Conclusions: From Crisis to Scalability

The journey from recurring deadlocks and extreme latency to a stable, scalable system was a valuable lesson in distributed systems engineering. The key factors were:

Accurate diagnosis: Don’t assume the problem lies where the symptom appears.
Iterative approach: Test small changes and measure impact.
Bold re-architecture: Don’t fear redesigning key components when incremental fixes aren’t enough.
Leverage platform strengths: The strategic use of Kinesis Partition Keys was a true game-changer for serializing critical operations.

Today, our system not only processes device counts reliably and in real time but is also ready to scale to much higher data volumes—demonstrating the power of thoughtful architecture and continuous optimization.

Lessons Learned and Next Steps

While this intervention successfully resolved our critical production issues, the diagnostic and implementation process exposed deeper architectural and cultural challenges—our next frontiers for optimization and system maturity.

1. Kinesis Partition Management and the “Hot Shards” Problem

One key discovery was the suboptimal use of AWS Kinesis in several services. We found systems using very few Partition Keys (sometimes even a single static one) for large data volumes.
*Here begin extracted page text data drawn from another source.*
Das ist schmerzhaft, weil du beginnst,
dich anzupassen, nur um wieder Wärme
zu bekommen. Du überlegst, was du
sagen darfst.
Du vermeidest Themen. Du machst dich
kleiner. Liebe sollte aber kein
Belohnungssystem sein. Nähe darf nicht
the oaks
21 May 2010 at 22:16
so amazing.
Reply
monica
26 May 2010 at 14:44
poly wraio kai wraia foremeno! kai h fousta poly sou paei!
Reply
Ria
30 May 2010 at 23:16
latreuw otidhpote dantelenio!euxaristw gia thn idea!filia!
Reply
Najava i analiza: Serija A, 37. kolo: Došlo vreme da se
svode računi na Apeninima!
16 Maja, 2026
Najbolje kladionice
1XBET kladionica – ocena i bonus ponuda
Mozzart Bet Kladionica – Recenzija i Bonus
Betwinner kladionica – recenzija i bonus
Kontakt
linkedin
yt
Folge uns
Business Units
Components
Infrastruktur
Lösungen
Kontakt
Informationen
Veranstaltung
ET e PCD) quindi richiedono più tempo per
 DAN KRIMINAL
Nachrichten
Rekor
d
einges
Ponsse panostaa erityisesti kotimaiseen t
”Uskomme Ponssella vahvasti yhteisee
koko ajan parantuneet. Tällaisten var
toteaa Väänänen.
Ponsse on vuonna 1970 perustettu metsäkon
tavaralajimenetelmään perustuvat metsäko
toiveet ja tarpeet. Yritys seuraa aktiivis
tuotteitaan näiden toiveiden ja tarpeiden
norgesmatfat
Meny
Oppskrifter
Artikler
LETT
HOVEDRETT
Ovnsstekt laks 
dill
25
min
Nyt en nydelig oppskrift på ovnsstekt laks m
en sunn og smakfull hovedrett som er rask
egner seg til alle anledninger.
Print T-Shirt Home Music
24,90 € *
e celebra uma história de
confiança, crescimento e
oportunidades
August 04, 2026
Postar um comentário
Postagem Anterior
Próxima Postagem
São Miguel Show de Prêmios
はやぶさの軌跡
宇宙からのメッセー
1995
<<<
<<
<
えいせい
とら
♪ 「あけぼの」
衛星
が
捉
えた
This creates “hot shards”—shards receiving a disproportionate share of traffic—negating Kinesis’s parallelism and scalability benefits. A crucial next step is auditing our data streams and applying fine-grained, evenly distributed partitioning across the platform, similar to the solution we implemented here.

2. The Proliferation of HTTP Clients and the Circuit Breaker Opportunity

We noticed a concerning pattern: many services create new HTTP client instances indiscriminately for each call. This not only wastes resources (no connection reuse) but makes resilience nearly impossible to manage.

Our short-term fix was centralizing HTTP client use, but the long-term opportunity is greater. We plan to build a centralized, enriched HTTP client with built-in resilience patterns—most importantly, the Circuit Breaker.
A Circuit Breaker detects when a dependent service is failing (e.g., returning 5xx errors or timeouts) and “opens the circuit,” pausing requests for a short time. This gives the failing service breathing room to recover instead of being overwhelmed by retries—improving the stability of the entire ecosystem.

3. Technical Debt and a Needed Mindset Shift

Finally, this incident exposed substantial technical debt. More importantly, it revealed a mindset gap: many components were not built with production-scale in mind.

The absence of comprehensive load testing (simulating real production peaks) allowed these problems to grow silently. The next step is not just technical—it’s cultural.
We must foster a mindset that prioritizes scalability, resilience, and observability as first-class, non-functional requirements—not as afterthoughts. This means considering load testing, resilience patterns, and data distribution from the very inception of every new feature.